関連するデータの集合とそれに対する手続きを「オブジェクト」と呼ばれる一つとしてとらえる考え方です。
オブジェクト指向は、再利用可能な汎用性のある設計が可能
オブジェクト指向では、プログラムをオブジェクトと呼ばれる部品が集合した形で構築します。そのため、全く内容の異なる開発だったとしても、同じ機能が必要となった時には過去に作ったオブジェクトを再利用することができるというメリットがあります。
さらにそのオブジェクトを組み合わせたものがデザインパターンです。デザインパターンの特徴といえば、何と言っても汎用性が高いということが挙げられます。その汎用性の高さから、様々な開発で再利用ができるというところも魅力のひとつです。

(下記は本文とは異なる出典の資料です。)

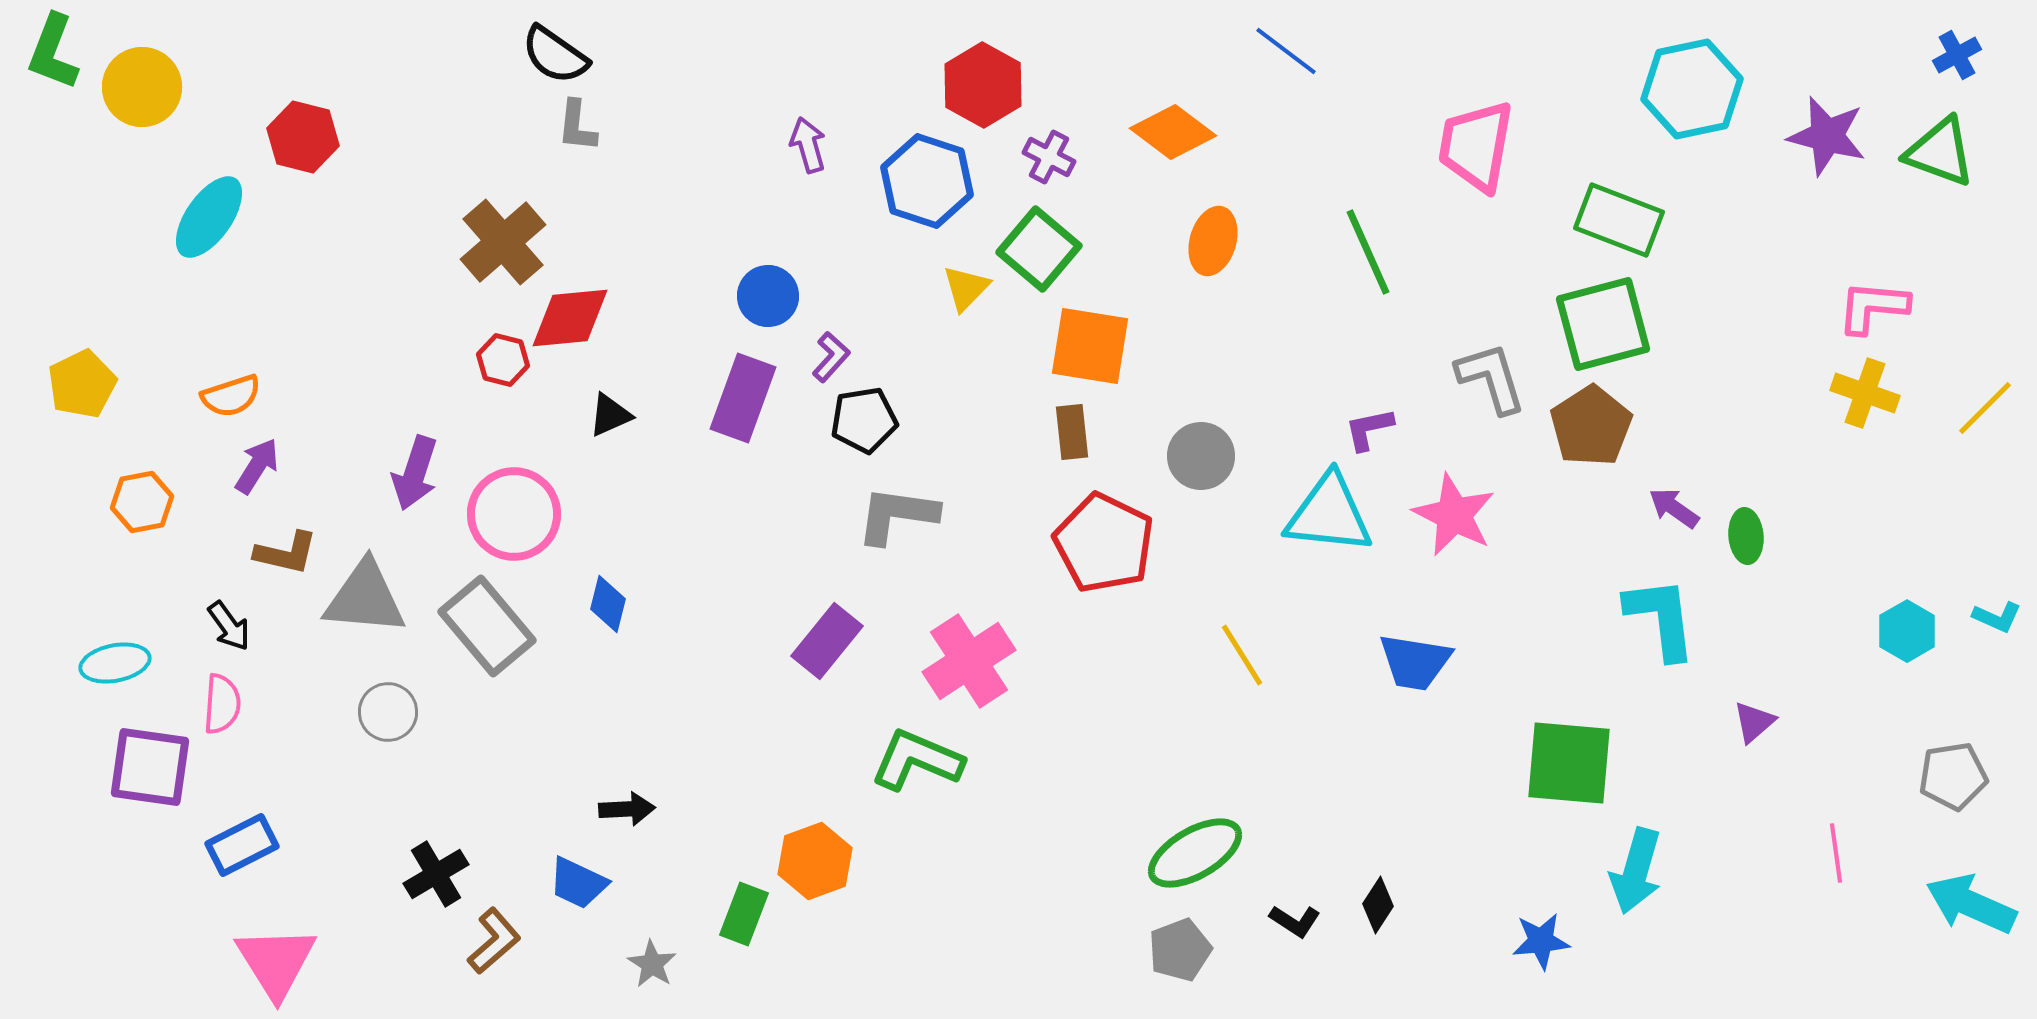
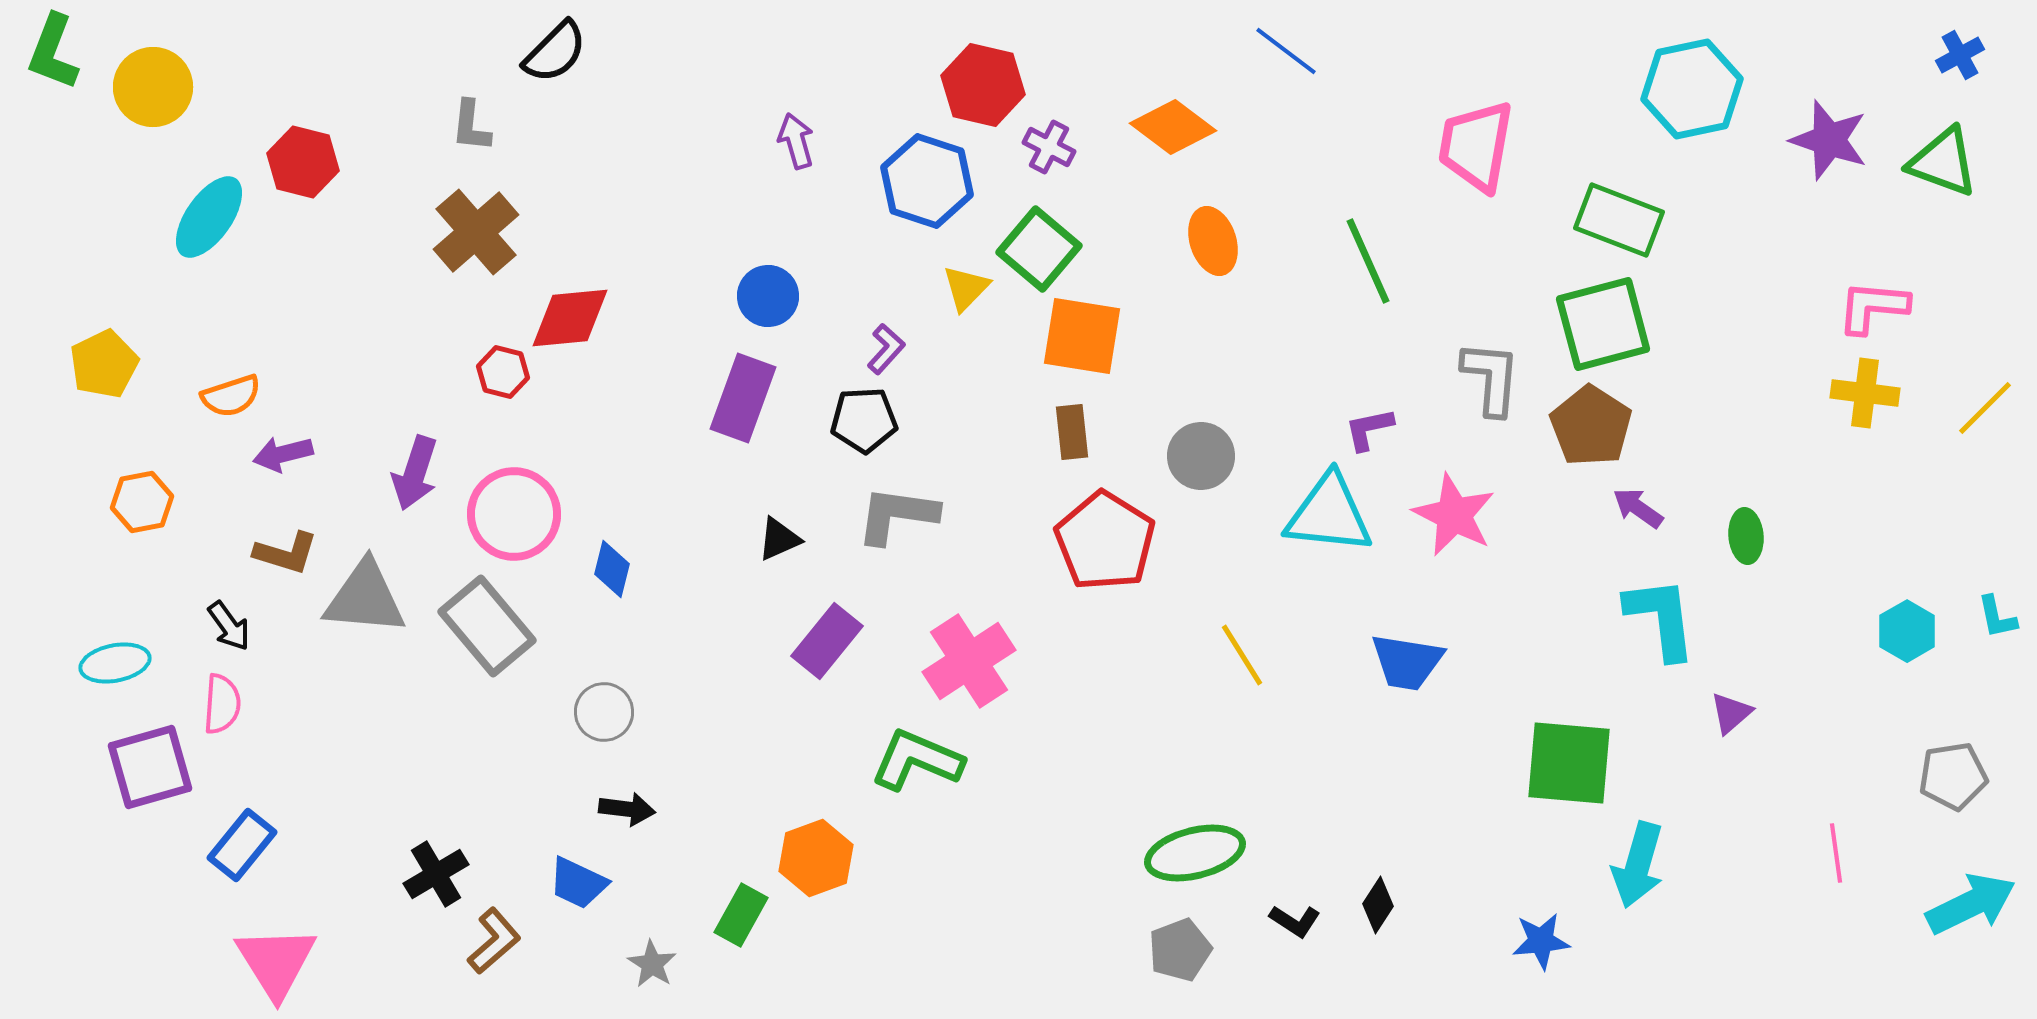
black semicircle at (555, 55): moved 3 px up; rotated 80 degrees counterclockwise
blue cross at (1957, 55): moved 3 px right
red hexagon at (983, 85): rotated 16 degrees counterclockwise
yellow circle at (142, 87): moved 11 px right
gray L-shape at (577, 126): moved 106 px left
orange diamond at (1173, 132): moved 5 px up
purple star at (1827, 136): moved 2 px right, 4 px down; rotated 4 degrees clockwise
red hexagon at (303, 137): moved 25 px down
purple arrow at (808, 145): moved 12 px left, 4 px up
green triangle at (1940, 152): moved 3 px right, 10 px down
purple cross at (1049, 157): moved 10 px up
orange ellipse at (1213, 241): rotated 34 degrees counterclockwise
brown cross at (503, 242): moved 27 px left, 10 px up
green line at (1368, 252): moved 9 px down
orange square at (1090, 346): moved 8 px left, 10 px up
purple L-shape at (831, 357): moved 55 px right, 8 px up
red hexagon at (503, 360): moved 12 px down
gray L-shape at (1491, 378): rotated 22 degrees clockwise
yellow pentagon at (82, 384): moved 22 px right, 20 px up
yellow cross at (1865, 393): rotated 12 degrees counterclockwise
black triangle at (610, 415): moved 169 px right, 124 px down
black pentagon at (864, 420): rotated 6 degrees clockwise
brown pentagon at (1591, 426): rotated 6 degrees counterclockwise
purple arrow at (257, 466): moved 26 px right, 12 px up; rotated 136 degrees counterclockwise
purple arrow at (1674, 508): moved 36 px left
red pentagon at (1104, 543): moved 1 px right, 2 px up; rotated 6 degrees clockwise
brown L-shape at (286, 553): rotated 4 degrees clockwise
blue diamond at (608, 604): moved 4 px right, 35 px up
cyan L-shape at (1997, 617): rotated 54 degrees clockwise
blue trapezoid at (1415, 662): moved 8 px left
gray circle at (388, 712): moved 216 px right
purple triangle at (1754, 722): moved 23 px left, 9 px up
purple square at (150, 767): rotated 24 degrees counterclockwise
black arrow at (627, 809): rotated 10 degrees clockwise
blue rectangle at (242, 845): rotated 24 degrees counterclockwise
green ellipse at (1195, 853): rotated 16 degrees clockwise
orange hexagon at (815, 861): moved 1 px right, 3 px up
cyan arrow at (1636, 871): moved 2 px right, 6 px up
cyan arrow at (1971, 904): rotated 130 degrees clockwise
green rectangle at (744, 914): moved 3 px left, 1 px down; rotated 8 degrees clockwise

プログラミングを行う際には複数のオブジェクトを組み合わせることになります。それぞれのオブジェクトに問題がなかったとしても、その組み合わせ方次第で上手く動作しなかったり、追加や変更を行うことが煩雑になってしまったりすることがあります。デザインパターンを取り入れることでそのような事態を避けることができるのです。
オブジェクト指向では情報共有が容易に
開発ではひとつのソースを複数のメンバーでプログラミングすることが多くなります。人数が多くなればなるほど、情報共有を行うことが難しくなるのは当然のことです。過去に作成した機能を再利用しようと考えた時に、他の開発者にその機能の内容やオブジェクトひとつひとつの動きを説明しないといけないことは、非常に手間がかかります。
例えばGoFデザインパターンの場合であれば、それぞれのパターンに名前が付けられていますので、「Strategyを使っています」といったように、名前だけでその内容まで相手に理解してもらうことができます。オリジナルのデザインパターを作成した場合にも、それに名前を付けておくことで、説明がしやすくなります。
またデザインパターンはプログラミングの効率的な考え方を示しているという一面もあります。そのため、パターン名を提示するだけで、どのような考え方を提案したいのかが分かりやすいというメリットもあります。
保守性が高く安定した品質の機能を作ることができる
仕様の変更や追加に柔軟な対応ができる設計は、開発において最も優れた設計といえます。デザインパターンのもう一つの特長として、シンプルな作りになっているため、保守性や柔軟性が高いということが挙げられます。機能追加や機能変更をしやすいだけでなく、追加した後の各機能のテストについても短時間で済ませることができます。
複雑なコードで書かれたプログラムに機能追加や変更を加えると、当然のことながら不具合やエラーが起きることが多くなります。その点、デザインパターンでは無駄な記載がなく非常にコンパクトにまとまっているため、何かを追加することで他の部分が上手く動かなくなるという可能性が少なく済むのです。ただし、パターンを利用する際には無理やりそのパターンに当てはめようとするのではなく、パターンを参考にプログラミングを行うということが重要になります。もちろんそのまま利用できる場合にはその方がよいですが、無理やり使おうとすると逆に煩雑なプログラムになってしまうことも考えられます。
GoFデザインパターンが書籍という形で発表されたのは1994年のこと。それ以降、GoFのパターンを参考に数多くのデザインパターンが生まれています。これほどの長い期間使われているデザインパターンですから、上手く利用することでよりよい開発を行うことができるようになるでしょう。